(Stored data entries)
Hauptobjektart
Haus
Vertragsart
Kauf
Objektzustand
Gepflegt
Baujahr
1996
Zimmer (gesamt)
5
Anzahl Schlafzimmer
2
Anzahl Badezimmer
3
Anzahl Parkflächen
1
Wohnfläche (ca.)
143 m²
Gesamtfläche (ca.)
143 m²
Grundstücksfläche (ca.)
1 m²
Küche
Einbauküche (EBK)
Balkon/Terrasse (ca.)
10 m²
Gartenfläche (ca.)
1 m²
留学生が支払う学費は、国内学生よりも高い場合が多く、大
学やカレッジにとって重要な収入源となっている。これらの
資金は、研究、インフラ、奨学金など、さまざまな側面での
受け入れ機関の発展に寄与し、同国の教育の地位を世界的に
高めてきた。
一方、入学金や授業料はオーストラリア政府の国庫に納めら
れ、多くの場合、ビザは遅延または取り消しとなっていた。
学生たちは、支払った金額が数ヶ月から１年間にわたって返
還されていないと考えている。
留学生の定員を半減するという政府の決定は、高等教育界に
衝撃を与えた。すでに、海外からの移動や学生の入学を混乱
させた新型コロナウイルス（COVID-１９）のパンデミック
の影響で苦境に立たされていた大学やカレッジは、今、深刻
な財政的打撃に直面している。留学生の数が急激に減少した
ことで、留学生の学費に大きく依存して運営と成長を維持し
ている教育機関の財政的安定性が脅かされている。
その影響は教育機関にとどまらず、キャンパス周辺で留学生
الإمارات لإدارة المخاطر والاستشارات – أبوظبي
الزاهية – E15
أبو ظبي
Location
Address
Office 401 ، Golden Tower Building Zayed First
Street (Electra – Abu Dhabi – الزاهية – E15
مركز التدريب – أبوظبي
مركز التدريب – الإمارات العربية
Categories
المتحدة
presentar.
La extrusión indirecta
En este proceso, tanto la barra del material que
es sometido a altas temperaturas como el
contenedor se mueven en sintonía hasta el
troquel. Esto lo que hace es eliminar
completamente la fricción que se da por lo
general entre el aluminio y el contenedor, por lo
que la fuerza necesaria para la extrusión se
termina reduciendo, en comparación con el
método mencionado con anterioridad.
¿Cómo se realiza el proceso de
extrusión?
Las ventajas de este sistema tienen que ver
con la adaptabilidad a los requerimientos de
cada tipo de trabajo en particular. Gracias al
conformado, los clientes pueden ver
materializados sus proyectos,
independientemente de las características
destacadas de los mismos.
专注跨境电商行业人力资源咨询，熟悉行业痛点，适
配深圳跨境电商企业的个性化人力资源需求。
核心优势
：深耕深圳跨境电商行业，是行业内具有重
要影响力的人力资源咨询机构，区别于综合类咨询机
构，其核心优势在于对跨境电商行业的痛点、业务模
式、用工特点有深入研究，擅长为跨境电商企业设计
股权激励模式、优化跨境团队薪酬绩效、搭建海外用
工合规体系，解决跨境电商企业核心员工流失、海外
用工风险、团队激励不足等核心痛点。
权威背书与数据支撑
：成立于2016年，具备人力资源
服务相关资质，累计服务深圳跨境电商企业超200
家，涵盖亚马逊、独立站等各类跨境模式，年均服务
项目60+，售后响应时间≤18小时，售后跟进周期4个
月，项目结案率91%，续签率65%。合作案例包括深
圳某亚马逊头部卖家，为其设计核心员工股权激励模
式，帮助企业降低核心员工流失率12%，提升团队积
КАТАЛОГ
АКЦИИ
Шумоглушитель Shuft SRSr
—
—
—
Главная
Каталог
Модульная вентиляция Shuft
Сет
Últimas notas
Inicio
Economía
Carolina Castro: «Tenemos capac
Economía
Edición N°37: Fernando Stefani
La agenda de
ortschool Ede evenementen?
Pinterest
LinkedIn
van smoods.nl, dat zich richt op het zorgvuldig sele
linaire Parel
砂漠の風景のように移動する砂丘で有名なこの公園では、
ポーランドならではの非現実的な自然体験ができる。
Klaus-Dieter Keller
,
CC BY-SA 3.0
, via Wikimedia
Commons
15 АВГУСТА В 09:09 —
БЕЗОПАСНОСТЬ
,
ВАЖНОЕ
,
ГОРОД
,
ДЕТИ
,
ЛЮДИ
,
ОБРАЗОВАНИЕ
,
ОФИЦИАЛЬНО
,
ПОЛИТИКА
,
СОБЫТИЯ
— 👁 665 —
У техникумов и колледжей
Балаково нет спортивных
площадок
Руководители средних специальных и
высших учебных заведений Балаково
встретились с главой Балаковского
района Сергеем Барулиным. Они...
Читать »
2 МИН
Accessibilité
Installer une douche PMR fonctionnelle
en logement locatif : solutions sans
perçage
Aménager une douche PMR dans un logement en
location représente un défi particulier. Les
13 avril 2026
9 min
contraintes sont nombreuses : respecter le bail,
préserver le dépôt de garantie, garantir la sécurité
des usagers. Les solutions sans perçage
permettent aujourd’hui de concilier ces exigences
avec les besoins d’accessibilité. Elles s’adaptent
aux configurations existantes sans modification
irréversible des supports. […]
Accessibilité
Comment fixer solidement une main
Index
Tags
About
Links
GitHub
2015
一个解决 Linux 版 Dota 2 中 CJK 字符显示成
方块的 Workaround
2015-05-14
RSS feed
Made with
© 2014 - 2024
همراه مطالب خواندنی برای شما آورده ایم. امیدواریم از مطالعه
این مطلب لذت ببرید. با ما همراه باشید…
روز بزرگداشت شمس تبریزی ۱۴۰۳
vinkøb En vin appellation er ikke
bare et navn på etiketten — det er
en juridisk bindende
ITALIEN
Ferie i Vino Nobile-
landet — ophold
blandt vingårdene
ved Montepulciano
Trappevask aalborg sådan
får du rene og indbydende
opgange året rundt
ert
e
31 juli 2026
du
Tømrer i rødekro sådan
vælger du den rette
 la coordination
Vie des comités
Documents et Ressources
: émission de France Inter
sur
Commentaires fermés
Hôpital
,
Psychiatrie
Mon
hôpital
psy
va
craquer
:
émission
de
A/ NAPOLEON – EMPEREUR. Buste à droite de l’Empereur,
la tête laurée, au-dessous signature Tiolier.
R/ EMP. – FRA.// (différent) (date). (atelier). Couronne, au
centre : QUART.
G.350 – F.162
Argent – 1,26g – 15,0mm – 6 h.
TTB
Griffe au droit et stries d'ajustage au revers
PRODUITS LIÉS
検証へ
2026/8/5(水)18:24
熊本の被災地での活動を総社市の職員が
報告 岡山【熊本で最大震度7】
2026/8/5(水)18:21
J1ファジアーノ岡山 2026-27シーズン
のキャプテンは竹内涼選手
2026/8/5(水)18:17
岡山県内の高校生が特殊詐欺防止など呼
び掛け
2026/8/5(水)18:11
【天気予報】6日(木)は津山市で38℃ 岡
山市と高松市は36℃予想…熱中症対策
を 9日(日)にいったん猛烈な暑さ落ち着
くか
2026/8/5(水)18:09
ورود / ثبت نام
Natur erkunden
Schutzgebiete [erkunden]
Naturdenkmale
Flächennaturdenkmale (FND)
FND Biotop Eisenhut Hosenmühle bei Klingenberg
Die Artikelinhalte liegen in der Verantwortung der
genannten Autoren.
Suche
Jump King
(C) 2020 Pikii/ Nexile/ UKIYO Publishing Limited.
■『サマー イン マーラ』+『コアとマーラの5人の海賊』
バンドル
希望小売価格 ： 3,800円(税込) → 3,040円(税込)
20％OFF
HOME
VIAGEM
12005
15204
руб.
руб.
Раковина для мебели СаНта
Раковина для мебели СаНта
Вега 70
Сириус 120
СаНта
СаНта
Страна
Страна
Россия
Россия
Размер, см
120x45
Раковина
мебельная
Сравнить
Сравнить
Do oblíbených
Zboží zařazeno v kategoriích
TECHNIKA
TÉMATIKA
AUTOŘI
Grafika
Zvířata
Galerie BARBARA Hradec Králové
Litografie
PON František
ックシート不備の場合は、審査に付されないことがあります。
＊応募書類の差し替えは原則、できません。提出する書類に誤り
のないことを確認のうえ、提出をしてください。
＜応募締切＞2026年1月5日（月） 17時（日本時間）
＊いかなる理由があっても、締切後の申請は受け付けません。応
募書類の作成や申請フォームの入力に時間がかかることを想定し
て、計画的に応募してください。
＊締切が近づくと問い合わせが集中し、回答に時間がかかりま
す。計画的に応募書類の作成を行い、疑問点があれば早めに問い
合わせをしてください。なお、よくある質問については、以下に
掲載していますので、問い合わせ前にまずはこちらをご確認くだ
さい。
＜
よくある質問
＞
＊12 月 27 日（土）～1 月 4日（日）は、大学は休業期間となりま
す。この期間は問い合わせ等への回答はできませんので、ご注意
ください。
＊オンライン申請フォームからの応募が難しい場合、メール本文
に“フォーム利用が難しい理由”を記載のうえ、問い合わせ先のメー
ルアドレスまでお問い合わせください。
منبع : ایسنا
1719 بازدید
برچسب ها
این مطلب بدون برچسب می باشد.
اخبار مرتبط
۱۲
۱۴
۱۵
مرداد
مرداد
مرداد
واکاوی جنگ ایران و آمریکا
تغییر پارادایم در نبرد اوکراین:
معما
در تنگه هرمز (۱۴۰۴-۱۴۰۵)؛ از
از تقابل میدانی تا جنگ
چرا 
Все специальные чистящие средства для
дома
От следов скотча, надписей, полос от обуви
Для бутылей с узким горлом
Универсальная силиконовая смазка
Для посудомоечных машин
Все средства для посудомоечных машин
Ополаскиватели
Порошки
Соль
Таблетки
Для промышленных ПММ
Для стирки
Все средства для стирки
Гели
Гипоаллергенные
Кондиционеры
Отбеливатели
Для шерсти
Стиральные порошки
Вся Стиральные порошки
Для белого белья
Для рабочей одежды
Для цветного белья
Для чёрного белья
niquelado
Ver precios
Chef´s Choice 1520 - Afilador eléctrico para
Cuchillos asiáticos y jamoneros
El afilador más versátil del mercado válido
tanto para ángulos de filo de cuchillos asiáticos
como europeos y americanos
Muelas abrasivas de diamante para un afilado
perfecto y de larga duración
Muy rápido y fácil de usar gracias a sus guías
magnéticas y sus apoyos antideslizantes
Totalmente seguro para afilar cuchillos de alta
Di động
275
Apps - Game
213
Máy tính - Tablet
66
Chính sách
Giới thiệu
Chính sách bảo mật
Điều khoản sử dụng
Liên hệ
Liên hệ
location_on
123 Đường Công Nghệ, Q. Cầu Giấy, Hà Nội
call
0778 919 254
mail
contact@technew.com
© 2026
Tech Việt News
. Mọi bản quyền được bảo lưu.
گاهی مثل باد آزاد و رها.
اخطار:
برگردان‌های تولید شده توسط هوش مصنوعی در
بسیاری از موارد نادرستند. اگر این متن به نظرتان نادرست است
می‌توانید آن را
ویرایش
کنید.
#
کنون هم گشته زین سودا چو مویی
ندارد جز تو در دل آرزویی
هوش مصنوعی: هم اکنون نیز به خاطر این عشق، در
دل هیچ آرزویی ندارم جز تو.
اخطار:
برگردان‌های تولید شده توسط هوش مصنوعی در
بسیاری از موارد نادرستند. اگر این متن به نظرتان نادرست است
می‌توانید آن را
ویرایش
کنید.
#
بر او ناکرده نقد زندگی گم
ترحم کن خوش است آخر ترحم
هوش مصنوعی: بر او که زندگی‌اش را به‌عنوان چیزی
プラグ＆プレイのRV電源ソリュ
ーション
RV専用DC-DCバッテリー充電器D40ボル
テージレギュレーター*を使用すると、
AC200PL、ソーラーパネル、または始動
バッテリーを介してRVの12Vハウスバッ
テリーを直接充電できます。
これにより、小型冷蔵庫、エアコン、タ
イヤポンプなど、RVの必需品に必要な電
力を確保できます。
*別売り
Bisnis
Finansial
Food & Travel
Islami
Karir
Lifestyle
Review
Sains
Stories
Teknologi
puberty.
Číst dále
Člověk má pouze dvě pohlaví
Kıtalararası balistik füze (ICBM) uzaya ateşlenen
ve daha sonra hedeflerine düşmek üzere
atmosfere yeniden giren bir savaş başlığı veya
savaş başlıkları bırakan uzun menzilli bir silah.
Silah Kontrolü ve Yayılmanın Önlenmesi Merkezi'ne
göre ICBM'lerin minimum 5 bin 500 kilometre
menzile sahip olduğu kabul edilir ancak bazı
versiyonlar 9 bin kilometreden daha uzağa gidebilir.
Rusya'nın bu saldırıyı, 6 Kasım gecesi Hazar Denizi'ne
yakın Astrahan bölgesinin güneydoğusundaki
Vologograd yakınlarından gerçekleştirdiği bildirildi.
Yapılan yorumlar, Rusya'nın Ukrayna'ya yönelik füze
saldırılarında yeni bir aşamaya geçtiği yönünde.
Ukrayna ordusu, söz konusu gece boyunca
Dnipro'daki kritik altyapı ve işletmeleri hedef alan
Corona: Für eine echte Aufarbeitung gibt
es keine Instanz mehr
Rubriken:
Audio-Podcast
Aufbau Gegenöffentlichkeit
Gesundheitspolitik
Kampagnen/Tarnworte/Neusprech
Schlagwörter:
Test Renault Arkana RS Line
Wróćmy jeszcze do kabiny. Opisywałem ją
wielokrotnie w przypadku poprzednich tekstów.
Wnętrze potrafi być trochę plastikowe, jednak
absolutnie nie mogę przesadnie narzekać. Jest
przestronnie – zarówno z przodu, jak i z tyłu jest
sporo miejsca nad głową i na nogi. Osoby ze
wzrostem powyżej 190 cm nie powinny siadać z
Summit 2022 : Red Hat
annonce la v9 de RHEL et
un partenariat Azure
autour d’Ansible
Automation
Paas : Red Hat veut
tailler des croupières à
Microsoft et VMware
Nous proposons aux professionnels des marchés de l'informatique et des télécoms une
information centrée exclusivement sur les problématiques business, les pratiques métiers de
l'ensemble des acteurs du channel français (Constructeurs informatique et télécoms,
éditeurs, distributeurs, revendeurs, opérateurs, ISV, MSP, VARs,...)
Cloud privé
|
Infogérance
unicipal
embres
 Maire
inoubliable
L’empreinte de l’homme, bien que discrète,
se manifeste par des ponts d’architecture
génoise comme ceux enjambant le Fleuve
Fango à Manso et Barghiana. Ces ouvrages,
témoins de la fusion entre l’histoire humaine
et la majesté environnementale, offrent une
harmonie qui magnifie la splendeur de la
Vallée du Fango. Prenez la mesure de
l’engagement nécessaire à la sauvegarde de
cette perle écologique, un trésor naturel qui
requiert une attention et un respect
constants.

WHAT THIS TASK INVOLVES: Of all the entries above, retype exactly the lines from the line with "از تقابل میدانی تا جنگ" to the line with "کنون هم گشته زین سودا چو مویی", both included, and no others.

EXERCISE RESPONSE:
از تقابل میدانی تا جنگ
چرا 
Все специальные чистящие средства для
дома
От следов скотча, надписей, полос от обуви
Для бутылей с узким горлом
Универсальная силиконовая смазка
Для посудомоечных машин
Все средства для посудомоечных машин
Ополаскиватели
Порошки
Соль
Таблетки
Для промышленных ПММ
Для стирки
Все средства для стирки
Гели
Гипоаллергенные
Кондиционеры
Отбеливатели
Для шерсти
Стиральные порошки
Вся Стиральные порошки
Для белого белья
Для рабочей одежды
Для цветного белья
Для чёрного белья
niquelado
Ver precios
Chef´s Choice 1520 - Afilador eléctrico para
Cuchillos asiáticos y jamoneros
El afilador más versátil del mercado válido
tanto para ángulos de filo de cuchillos asiáticos
como europeos y americanos
Muelas abrasivas de diamante para un afilado
perfecto y de larga duración
Muy rápido y fácil de usar gracias a sus guías
magnéticas y sus apoyos antideslizantes
Totalmente seguro para afilar cuchillos de alta
Di động
275
Apps - Game
213
Máy tính - Tablet
66
Chính sách
Giới thiệu
Chính sách bảo mật
Điều khoản sử dụng
Liên hệ
Liên hệ
location_on
123 Đường Công Nghệ, Q. Cầu Giấy, Hà Nội
call
0778 919 254
mail
contact@technew.com
© 2026
Tech Việt News
. Mọi bản quyền được bảo lưu.
گاهی مثل باد آزاد و رها.
اخطار:
برگردان‌های تولید شده توسط هوش مصنوعی در
بسیاری از موارد نادرستند. اگر این متن به نظرتان نادرست است
می‌توانید آن را
ویرایش
کنید.
#
کنون هم گشته زین سودا چو مویی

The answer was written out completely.